The briefing continued for another hour. Rachel watched Corbin field questions, adjust assessments, incorporate feedback. His analysis was exceptional — that wasn't in question. The way he integrated real-time intelligence with historical patterns suggested training far beyond a standard Navy analyst.

Or something else entirely.

"Some things are blocked. Beyond my control."

She caught his eye across the room. He held her gaze for a moment — not pleading, not defensive. Just present. Acknowledging.

Then he looked away, back to the tactical display, and the moment passed.

---

The passageway outside the wardroom was empty when Rachel emerged. The briefing had broken into smaller working groups — engineering concerns here, medical support there, weapons loadout somewhere else.

She was halfway to the lab when footsteps caught up with her.

"Dr. Scott."

She didn't turn. "Calloway."

"The viral analysis you promised—"

"Already submitted to Captain Chandler. The infected crew members are responding well. No secondary transmissions detected."

"Good. That's good."

She stopped walking. Turned. He stood three feet away, tension visible in the set of his shoulders.

"Dawkins has two children in Seattle," Rachel said quietly. "Reyes was engaged before the pandemic — his fiancée died in the first wave. Holloway has been in the Navy for twenty-three years. Two more years and he would have retired."

Corbin said nothing.

"They're people. Not datapoints. Not resources to be optimized." She took a step closer. "Whatever you are, however you do what you do — remember that. The lives you save matter beyond their utility."

His expression flickered. Something vulnerable beneath the careful control. "I know. I try to remember their names. All of them."

"The ones you save?"

"The ones I change." A breath. "The ones who wouldn't exist without decisions I've made. Every intervention creates ripples. Every life saved spawns futures that wouldn't have happened otherwise.

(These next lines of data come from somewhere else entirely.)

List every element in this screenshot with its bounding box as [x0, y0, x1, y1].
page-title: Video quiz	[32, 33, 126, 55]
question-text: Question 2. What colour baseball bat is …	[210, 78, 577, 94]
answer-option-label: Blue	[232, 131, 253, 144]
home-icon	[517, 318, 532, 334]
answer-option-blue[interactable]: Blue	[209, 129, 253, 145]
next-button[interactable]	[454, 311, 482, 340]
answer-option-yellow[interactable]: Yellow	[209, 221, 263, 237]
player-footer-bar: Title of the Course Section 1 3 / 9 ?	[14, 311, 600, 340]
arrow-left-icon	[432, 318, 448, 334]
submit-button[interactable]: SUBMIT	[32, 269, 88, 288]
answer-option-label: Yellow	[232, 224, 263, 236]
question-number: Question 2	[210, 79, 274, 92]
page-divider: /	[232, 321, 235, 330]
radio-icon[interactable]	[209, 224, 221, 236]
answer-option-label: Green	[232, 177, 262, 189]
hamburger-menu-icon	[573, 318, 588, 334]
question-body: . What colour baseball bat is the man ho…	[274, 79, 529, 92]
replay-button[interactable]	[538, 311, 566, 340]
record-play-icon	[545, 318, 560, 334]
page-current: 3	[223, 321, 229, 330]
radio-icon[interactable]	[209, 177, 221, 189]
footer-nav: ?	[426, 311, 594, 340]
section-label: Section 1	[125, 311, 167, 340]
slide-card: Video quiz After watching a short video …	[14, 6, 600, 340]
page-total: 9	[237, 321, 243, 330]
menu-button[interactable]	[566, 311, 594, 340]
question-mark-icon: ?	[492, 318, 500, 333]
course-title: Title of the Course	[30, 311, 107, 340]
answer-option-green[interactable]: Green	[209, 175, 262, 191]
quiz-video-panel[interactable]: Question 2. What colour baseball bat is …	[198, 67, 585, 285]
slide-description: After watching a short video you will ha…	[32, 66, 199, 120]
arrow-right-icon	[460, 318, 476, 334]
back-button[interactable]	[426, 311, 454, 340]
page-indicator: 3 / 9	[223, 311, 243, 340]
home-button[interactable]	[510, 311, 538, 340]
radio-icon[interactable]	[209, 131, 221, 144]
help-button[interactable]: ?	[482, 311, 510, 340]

It's... a lot to carry."

Rachel studied him. The exhaustion was real. The weight was real. Whatever mask he wore, this glimpse beneath it felt genuine.

"You're not doing this alone," she said. "Even if you can't explain everything. Even if you're keeping secrets that make me furious. You're not alone on this ship."

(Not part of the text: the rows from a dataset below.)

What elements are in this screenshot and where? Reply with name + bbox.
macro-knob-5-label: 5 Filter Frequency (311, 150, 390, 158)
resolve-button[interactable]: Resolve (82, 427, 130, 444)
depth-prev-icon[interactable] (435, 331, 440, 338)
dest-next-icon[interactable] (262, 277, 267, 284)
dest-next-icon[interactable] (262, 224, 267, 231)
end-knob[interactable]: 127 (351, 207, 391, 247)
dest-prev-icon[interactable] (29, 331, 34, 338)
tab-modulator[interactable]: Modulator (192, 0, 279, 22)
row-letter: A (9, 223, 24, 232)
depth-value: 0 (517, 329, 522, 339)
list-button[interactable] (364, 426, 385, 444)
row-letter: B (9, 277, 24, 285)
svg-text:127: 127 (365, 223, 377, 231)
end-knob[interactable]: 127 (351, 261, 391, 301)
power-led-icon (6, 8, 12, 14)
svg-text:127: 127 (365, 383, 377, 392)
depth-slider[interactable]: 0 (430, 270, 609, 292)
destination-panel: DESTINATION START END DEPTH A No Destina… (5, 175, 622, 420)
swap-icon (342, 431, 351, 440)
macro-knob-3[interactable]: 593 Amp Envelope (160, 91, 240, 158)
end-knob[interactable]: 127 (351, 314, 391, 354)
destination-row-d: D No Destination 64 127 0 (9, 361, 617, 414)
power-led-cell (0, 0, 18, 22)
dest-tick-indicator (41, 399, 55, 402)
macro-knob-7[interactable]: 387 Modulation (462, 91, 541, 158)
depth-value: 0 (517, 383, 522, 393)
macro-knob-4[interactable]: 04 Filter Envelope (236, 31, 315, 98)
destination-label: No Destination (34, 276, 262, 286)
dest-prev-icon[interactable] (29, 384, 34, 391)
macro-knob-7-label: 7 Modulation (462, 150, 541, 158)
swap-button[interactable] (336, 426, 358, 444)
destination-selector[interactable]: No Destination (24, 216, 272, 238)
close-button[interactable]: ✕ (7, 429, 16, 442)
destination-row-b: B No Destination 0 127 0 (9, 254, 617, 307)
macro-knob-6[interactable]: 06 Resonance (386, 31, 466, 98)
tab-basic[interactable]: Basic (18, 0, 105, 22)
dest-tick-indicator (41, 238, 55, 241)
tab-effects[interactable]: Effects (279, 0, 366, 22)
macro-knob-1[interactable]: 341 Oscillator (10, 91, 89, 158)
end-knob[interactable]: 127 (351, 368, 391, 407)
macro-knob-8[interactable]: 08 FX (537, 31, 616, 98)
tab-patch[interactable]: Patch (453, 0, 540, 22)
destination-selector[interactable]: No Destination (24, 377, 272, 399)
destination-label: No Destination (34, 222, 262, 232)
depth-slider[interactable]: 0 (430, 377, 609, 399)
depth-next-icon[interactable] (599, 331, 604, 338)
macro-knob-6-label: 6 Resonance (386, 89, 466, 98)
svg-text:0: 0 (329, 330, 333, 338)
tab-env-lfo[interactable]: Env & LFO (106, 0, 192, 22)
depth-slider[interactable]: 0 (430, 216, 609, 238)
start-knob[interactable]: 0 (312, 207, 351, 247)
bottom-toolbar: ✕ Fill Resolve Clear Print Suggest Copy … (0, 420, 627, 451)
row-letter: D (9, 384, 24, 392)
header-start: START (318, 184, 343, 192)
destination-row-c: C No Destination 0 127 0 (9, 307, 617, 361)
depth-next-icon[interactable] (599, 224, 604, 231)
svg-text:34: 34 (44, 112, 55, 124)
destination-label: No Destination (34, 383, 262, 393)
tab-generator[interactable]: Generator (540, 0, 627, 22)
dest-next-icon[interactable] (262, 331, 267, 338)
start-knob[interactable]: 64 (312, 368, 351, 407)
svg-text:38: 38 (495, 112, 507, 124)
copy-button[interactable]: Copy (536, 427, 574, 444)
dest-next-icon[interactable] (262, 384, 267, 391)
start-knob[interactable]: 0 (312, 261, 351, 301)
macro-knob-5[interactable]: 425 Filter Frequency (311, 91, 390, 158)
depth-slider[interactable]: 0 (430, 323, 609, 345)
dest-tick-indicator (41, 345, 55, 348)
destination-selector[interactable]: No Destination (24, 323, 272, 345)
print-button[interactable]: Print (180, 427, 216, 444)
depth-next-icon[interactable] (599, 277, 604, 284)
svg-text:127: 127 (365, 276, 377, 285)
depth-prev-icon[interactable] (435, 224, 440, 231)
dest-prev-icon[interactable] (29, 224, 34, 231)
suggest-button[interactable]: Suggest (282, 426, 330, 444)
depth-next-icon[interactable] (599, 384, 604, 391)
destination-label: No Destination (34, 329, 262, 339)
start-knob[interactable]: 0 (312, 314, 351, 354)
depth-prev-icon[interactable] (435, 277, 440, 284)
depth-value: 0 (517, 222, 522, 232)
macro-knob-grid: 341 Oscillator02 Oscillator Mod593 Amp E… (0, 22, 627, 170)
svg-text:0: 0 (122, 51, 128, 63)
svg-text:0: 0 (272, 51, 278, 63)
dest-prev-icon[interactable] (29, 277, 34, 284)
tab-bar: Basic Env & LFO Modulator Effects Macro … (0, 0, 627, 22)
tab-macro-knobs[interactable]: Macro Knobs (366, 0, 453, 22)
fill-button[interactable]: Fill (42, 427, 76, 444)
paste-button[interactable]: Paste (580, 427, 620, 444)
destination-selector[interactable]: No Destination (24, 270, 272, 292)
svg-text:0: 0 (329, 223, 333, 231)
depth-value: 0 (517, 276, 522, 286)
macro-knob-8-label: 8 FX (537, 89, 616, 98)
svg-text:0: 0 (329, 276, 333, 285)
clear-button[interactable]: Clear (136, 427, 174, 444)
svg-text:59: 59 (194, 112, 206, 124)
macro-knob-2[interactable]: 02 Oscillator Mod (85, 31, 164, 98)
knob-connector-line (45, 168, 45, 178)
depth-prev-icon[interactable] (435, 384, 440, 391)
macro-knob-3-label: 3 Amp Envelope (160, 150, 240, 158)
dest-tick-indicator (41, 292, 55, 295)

His jaw tightened. For a moment, she thought he might say something real. Something true.

"Thank you," he said instead. Inadequate. Probably all he could manage.

Rachel nodded once and turned away. Her back felt his gaze the entire length of the passageway.

The distance between them, measured in secrets, hadn't closed. But something had shifted.

Progress, she thought. Measured in trust I probably shouldn't give.

Behind her, Corbin Calloway stood in an empty corridor, carrying the weight of futures only he could see.